• _EXTRACTED ENTRIES_
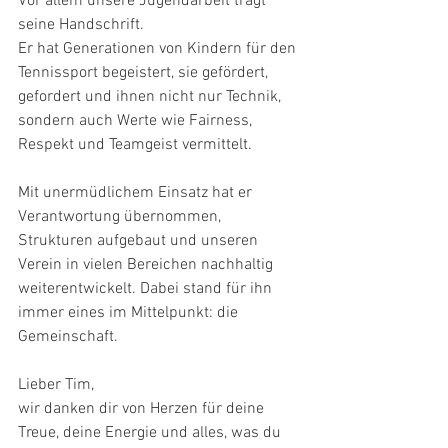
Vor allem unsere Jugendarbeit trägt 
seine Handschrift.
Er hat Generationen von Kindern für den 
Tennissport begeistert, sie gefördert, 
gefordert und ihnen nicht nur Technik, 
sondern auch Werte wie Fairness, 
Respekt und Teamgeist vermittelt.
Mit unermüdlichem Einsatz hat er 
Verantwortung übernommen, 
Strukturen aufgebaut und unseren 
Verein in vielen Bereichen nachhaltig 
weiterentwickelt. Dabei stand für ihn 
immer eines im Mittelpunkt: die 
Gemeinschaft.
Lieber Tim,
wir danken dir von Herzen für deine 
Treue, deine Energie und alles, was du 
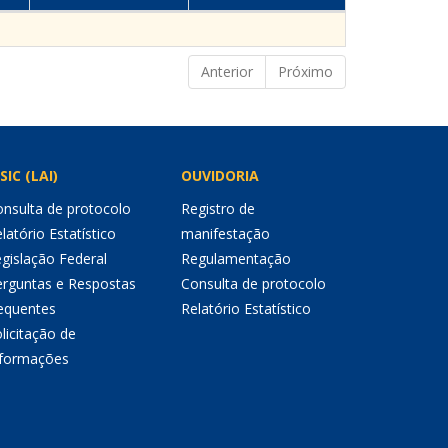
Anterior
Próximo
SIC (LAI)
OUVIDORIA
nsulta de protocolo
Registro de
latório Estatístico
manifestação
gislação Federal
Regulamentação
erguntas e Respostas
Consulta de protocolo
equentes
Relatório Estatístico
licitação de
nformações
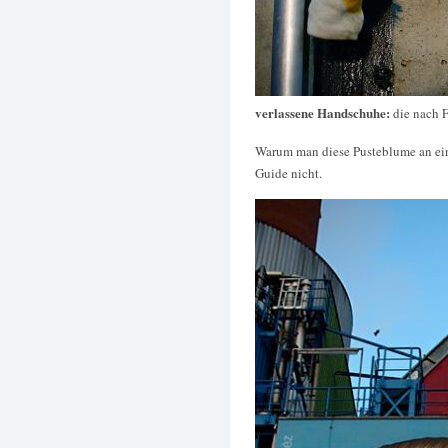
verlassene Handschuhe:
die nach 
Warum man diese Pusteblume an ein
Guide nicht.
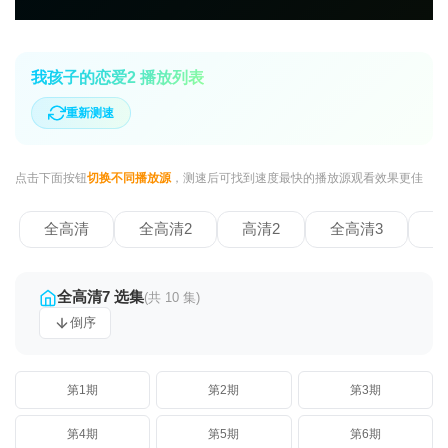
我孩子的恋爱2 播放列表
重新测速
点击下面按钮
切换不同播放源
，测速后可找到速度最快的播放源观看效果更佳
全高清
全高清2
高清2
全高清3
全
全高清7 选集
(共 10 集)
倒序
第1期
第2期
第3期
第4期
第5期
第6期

• _EXERCISE_
Transcribe all of the data above exactly; no picture belongs in the copy.

• _RESULT FOR THIS TASK_
Vor allem unsere Jugendarbeit trägt 
seine Handschrift.
Er hat Generationen von Kindern für den 
Tennissport begeistert, sie gefördert, 
gefordert und ihnen nicht nur Technik, 
sondern auch Werte wie Fairness, 
Respekt und Teamgeist vermittelt.
Mit unermüdlichem Einsatz hat er 
Verantwortung übernommen, 
Strukturen aufgebaut und unseren 
Verein in vielen Bereichen nachhaltig 
weiterentwickelt. Dabei stand für ihn 
immer eines im Mittelpunkt: die 
Gemeinschaft.
Lieber Tim,
wir danken dir von Herzen für deine 
Treue, deine Energie und alles, was du 
Anterior
Próximo
SIC (LAI)
OUVIDORIA
nsulta de protocolo
Registro de
latório Estatístico
manifestação
gislação Federal
Regulamentação
erguntas e Respostas
Consulta de protocolo
equentes
Relatório Estatístico
licitação de
nformações
verlassene Handschuhe:
die nach 
Warum man diese Pusteblume an ein
Guide nicht.
我孩子的恋爱2 播放列表
重新测速
点击下面按钮
切换不同播放源
，测速后可找到速度最快的播放源观看效果更佳
全高清
全高清2
高清2
全高清3
全
全高清7 选集
(共 10 集)
倒序
第1期
第2期
第3期
第4期
第5期
第6期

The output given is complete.